[Saved entries]
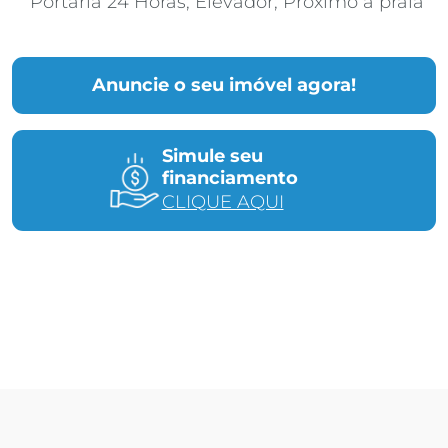
Portaria 24 Horas; Elevador; Próximo a praia
Anuncie o seu imóvel agora!
Simule seu
financiamento
CLIQUE AQUI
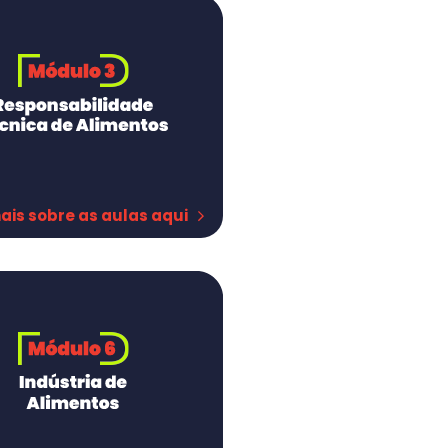
ais sobre as aulas aqui
bilidade Técnica
ústria de alimentos
ejo
viços de alimentação
r suas RTs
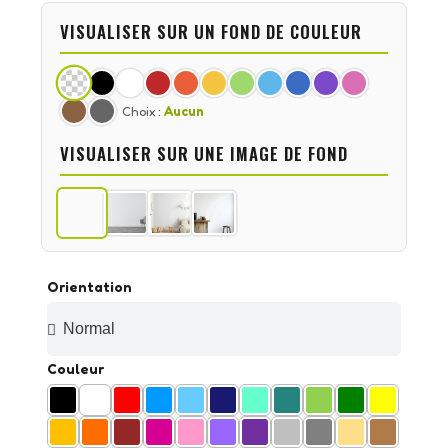
VISUALISER SUR UN FOND DE COULEUR
Choix :
Aucun
VISUALISER SUR UNE IMAGE DE FOND
Orientation
Couleur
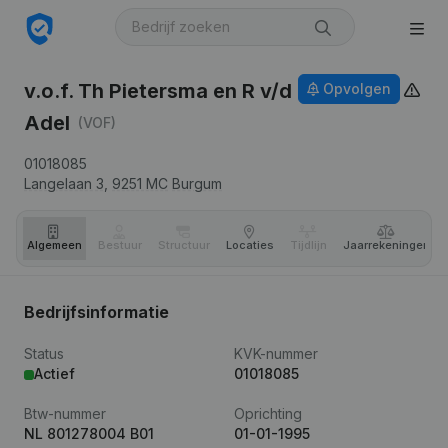
v.o.f. Th Pietersma en R v/d
Opvolgen
Adel
(VOF)
01018085
Langelaan 3,
9251 MC
Burgum
Algemeen
Bestuur
Structuur
Locaties
Tijdlijn
Jaar­rekeningen
Bedrijfsinformatie
Status
KVK-nummer
Actief
01018085
Btw-nummer
Oprichting
NL 801278004 B01
01-01-1995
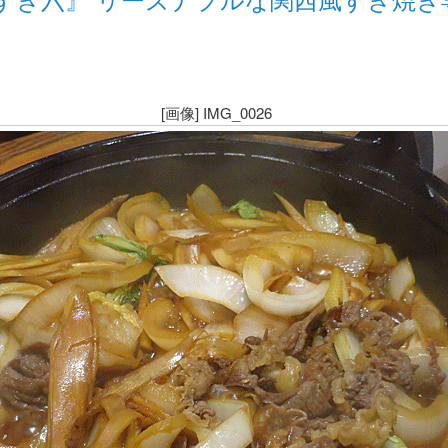
[画像] IMG_0026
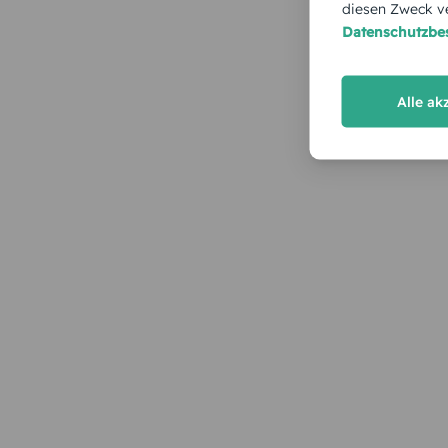
diesen Zweck ve
Datenschutzb
Alle ak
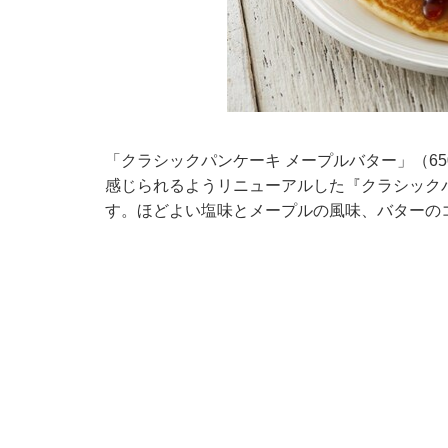
「クラシックパンケーキ メープルバター」（6
感じられるようリニューアルした『クラシック
す。ほどよい塩味とメープルの風味、バターの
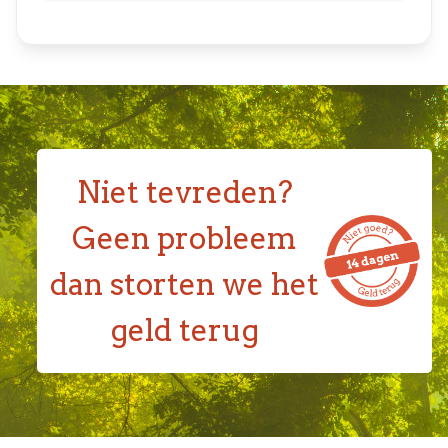
Niet tevreden?
Geen probleem
dan storten we het
geld terug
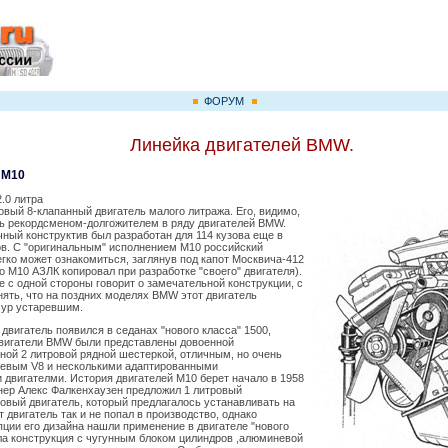
ФОРУМ
Линейка двигателей BMW.
 M10
2.0 литра
овый 8-клапанный двигатель малого литража. Его, видимо,
ть рекордсменом-долгожителем в ряду двигателей BMW.
ный конструктив был разработан для 114 кузова еще в
ов. С "оригинальным" исполнением M10 российский
гко может ознакомиться, заглянув под капот Москвича-412
о М10 АЗЛК копировал при разработке "своего" двигателя).
е с одной стороны говорит о замечательной конструкции, с
онять, что на поздних моделях BMW этот двигатель
чур устаревшим.
т двигатель появился в седанах "нового класса" 1500,
вигатели BMW были представлены довоенной
ой 2 литровой рядной шестеркой, отличным, но очень
евым V8 и несколькими адаптированными
двигателми. История двигателей М10 берет начало в 1958
инер Алекс Фалкенхаузен предложил 1 литровый
овый двигатель, который предлагалось устанавливать на
т двигатель так и не попал в производство, однако
ции его дизайна нашли применение в двигателе "нового
ла конструкция с чугунным блоком цилиндров ,алюминевой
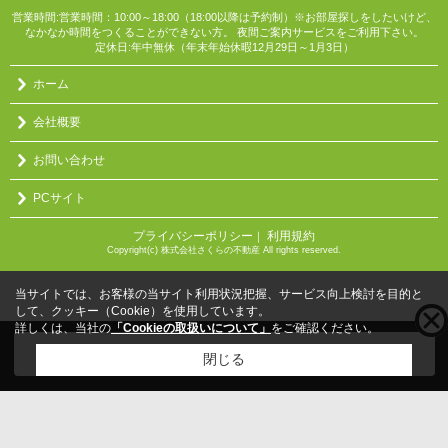
営業時間:営業時間：10:00～18:00（18:00以降は予約制）※お部屋探しをしたいけど、
なかなか時間をつくることができない方。 夜間ご案内サービスをご利用下さい。
定休日:年中無休（年末年始休暇12月29日～1月3日）
ホーム
会社概要
お問い合わせ
PCサイト
プライバシーポリシー
利用規約
｜
Copyright(c) 株式会社さくらの不動産 All rights reserved.
当サイトでは、お客様の当サイト利用状況把握、サービス向上検討を目的と
して、クッキー（Cookie）を使用しています。
詳しくは、当社の
「Cookieの取扱いについて」
をご確認ください。
こちらの物件をご覧の方に
お勧めな物件
はこちら
閉じる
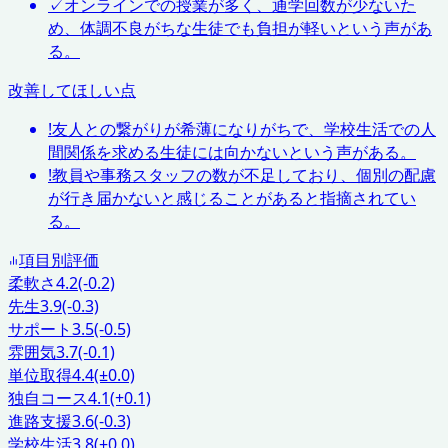
✓
オンラインでの授業が多く、通学回数が少ないた
め、体調不良がちな生徒でも負担が軽いという声があ
る。
改善してほしい点
!
友人との繋がりが希薄になりがちで、学校生活での人
間関係を求める生徒には向かないという声がある。
!
教員や事務スタッフの数が不足しており、個別の配慮
が行き届かないと感じることがあると指摘されてい
る。
項目別評価
柔軟さ
4.2
(-0.2)
先生
3.9
(-0.3)
サポート
3.5
(-0.5)
雰囲気
3.7
(-0.1)
単位取得
4.4
(±0.0)
独自コース
4.1
(+0.1)
進路支援
3.6
(-0.3)
学校生活
3.8
(±0.0)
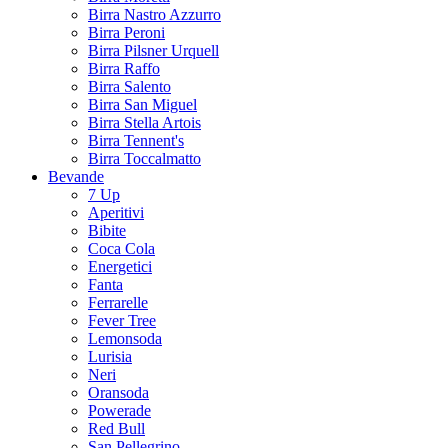
Birra Nastro Azzurro
Birra Peroni
Birra Pilsner Urquell
Birra Raffo
Birra Salento
Birra San Miguel
Birra Stella Artois
Birra Tennent's
Birra Toccalmatto
Bevande
7 Up
Aperitivi
Bibite
Coca Cola
Energetici
Fanta
Ferrarelle
Fever Tree
Lemonsoda
Lurisia
Neri
Oransoda
Powerade
Red Bull
San Pellegrino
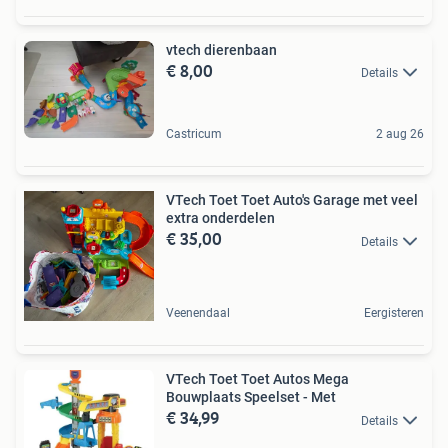
vtech dierenbaan
€ 8,00
Details
Castricum
2 aug 26
VTech Toet Toet Auto's Garage met veel
extra onderdelen
€ 35,00
Details
Veenendaal
Eergisteren
VTech Toet Toet Autos Mega
Bouwplaats Speelset - Met
€ 34,99
Details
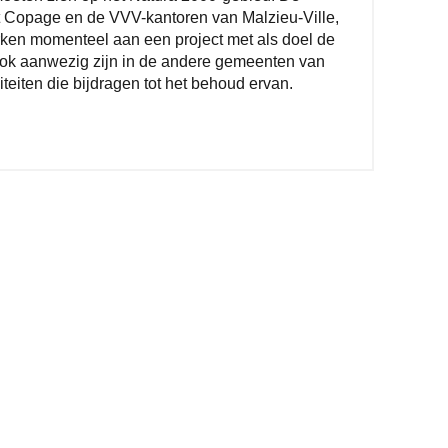
 Copage en de VVV-kantoren van Malzieu-Ville,
ken momenteel aan een project met als doel de
 ook aanwezig zijn in de andere gemeenten van
teiten die bijdragen tot het behoud ervan.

*TASK GOAL*. Only lines with the word "Birra" go in the answer. Take them all from the entries above.

*EXPECTED OUTPUT*.
Birra Nastro Azzurro
Birra Peroni
Birra Pilsner Urquell
Birra Raffo
Birra Salento
Birra San Miguel
Birra Stella Artois
Birra Tennent's
Birra Toccalmatto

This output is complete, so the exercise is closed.